You don’t need to be one of the lucky insiders to receive units before the MLP trades on a public exchange; some initial public offerings (IPO) are outstanding buys long after they go public.

We add all new IPOs to our How They Rate coverage universe and assign each name a buy, hold or sell rating based on our analysis of the company’s business and fundamentals. Partnerships often grow their distributions rapidly in their first two years as a public company.

For example, in its first two years as a publicly traded partnership, Williams Partners LP (NYSE: WPZ) boosted its quarterly payout to $0.575 per unit from $0.35 per unit. This growth was fueled by a series of asset drop-downs from its general partner, Williams Companies (NYSE: WMB). These deals helped the stock soar 80 percent from the close on its first full day of trading.

Conservative Portfolio recommendation Sunoco Logistics Partners LP (NYSE: SXL) enjoyed a similar pop. The refined products pipeline giant increased its payout 23 percent in its first eight quarters as a public company, and the stock gained 100 percent. There’s nothing like rapid distribution growth to attract investors’ attention.

Investing in MLP IPOs can be lucrative, but selectivity is critical to distinguishing the winners from the losers. Some new MLPs boast solid assets and a workable strategy to grow their distributions; others go public so their sponsors can exit their position and turn a profit.
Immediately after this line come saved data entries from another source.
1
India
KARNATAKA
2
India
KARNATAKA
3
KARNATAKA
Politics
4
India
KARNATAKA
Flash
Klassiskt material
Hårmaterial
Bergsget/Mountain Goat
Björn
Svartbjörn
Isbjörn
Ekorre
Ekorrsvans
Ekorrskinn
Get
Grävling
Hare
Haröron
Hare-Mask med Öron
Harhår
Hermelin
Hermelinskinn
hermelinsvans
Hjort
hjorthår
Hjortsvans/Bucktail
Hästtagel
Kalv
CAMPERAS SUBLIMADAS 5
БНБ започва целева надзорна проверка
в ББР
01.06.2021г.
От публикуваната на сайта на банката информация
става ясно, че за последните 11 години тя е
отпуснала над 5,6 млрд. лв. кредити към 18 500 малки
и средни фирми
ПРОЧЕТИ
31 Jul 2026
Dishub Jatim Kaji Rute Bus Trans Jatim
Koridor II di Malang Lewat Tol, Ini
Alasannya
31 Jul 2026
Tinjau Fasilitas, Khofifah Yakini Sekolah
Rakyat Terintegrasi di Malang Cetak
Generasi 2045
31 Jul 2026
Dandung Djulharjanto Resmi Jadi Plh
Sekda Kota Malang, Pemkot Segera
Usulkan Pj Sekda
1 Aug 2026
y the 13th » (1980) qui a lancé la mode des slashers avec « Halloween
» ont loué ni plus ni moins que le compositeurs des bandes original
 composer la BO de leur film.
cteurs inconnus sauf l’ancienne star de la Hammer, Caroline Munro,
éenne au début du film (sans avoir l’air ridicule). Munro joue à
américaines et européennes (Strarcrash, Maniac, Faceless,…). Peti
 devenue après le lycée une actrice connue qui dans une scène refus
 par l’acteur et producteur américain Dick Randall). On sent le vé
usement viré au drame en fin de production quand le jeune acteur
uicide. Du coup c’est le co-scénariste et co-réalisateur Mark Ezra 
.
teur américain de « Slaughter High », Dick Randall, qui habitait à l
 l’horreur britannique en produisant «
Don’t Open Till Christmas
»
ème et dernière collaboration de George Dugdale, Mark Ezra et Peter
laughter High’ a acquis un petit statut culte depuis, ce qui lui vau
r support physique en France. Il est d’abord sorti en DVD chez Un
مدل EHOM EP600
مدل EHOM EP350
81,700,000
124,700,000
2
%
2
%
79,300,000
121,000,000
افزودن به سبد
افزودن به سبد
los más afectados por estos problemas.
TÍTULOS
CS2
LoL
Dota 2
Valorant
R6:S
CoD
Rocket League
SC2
Understanding the difference between solid and questionable MLP IPOs requires taking a close look at the firm’s underlying assets and growth prospects.

Here’s our take on the five newest additions to the MLP universe, including a lengthy analysis of Inergy Midstream LP (NYSE: NRGM), a stock we added to the Growth Portfolio in a Flash Alert issued on Jan. 27, 2012.

Inergy Midstream LP (NYSE: NRGM)

Spun off from former Growth Portfolio holding Inergy LP (NYSE: NRGY), Inergy Midstream LP owns assets to store and transport natural gas and natural gas liquids (NGL) in the Northeast. The MLP went public on Dec. 16, 2011, at $17 per unit. Inergy LP retains a more than 70 percent ownership interest in the newly listed MLP and serves as the general partner (GP).

The MLP represents a direct, low-risk play on the growth potential of Pennsylvania’s Marcellus Shale. Despite its attractive asset base and growth potential, the MLP’s units yield roughly 7.5 percent based on its likely 12-month distribution; the average MLP in the Alerian MLP Index sports a yield of 5.8 percent.

Too Much Gas

North American natural gas prices currently hover well below $3 per million British thermal units (Btu) and are unlikely to stage a sustainable rally for at least two to three years. This bearish outlook has little to do with demand: US natural gas consumption has soared to a record high.


Source: Energy Information Administration

US natural gas demand is highly seasonal, with consumption peaking during the winter heating season. Increased use of gas in the power stack has created a second period of peak demand for the fuel in summer, when demand for air conditioning and electricity is at its highest.

To smooth out seasonal fluctuations in gas demand, our graph tracks the rolling 12-month average of monthly gas demand.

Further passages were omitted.